[Recorded data]
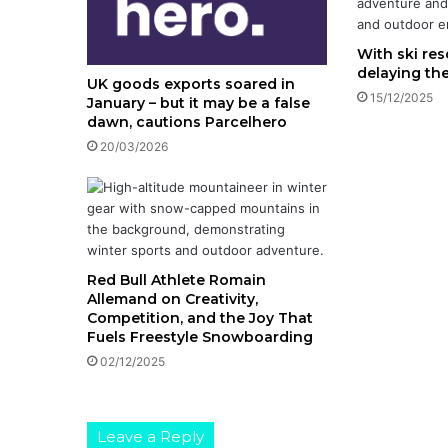
With ski res
delaying th
UK goods exports soared in
15/12/2025
January – but it may be a false
dawn, cautions Parcelhero
20/03/2026
Red Bull Athlete Romain
Allemand on Creativity,
Competition, and the Joy That
Fuels Freestyle Snowboarding
02/12/2025
Leave a Reply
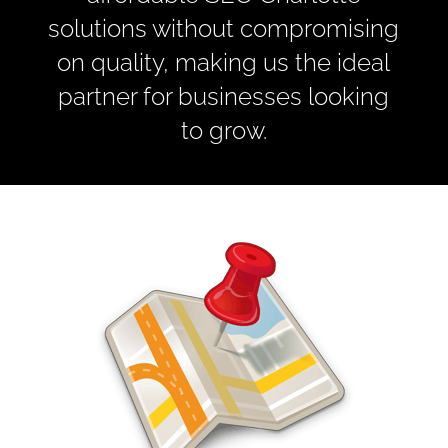
solutions without compromising
on quality, making us the ideal
partner for businesses looking
to grow.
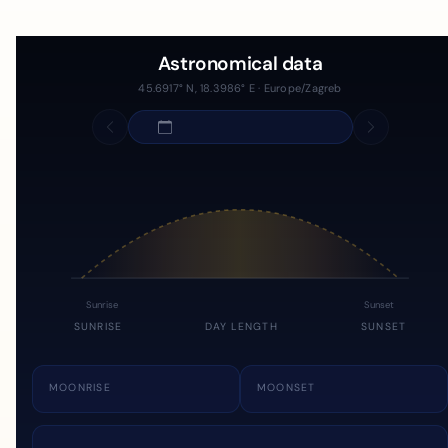
Astronomical data
45.6917° N, 18.3986° E · Europe/Zagreb
Sunrise
Sunset
SUNRISE
DAY LENGTH
SUNSET
MOONRISE
MOONSET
[/Recorded data]
Every record above must be copied exactly, and no picture may appear in the copy.

With ski res
delaying th
UK goods exports soared in
15/12/2025
January – but it may be a false
dawn, cautions Parcelhero
20/03/2026
Red Bull Athlete Romain
Allemand on Creativity,
Competition, and the Joy That
Fuels Freestyle Snowboarding
02/12/2025
Leave a Reply
solutions without compromising
on quality, making us the ideal
partner for businesses looking
to grow.
Astronomical data
45.6917° N, 18.3986° E · Europe/Zagreb
Sunrise
Sunset
SUNRISE
DAY LENGTH
SUNSET
MOONRISE
MOONSET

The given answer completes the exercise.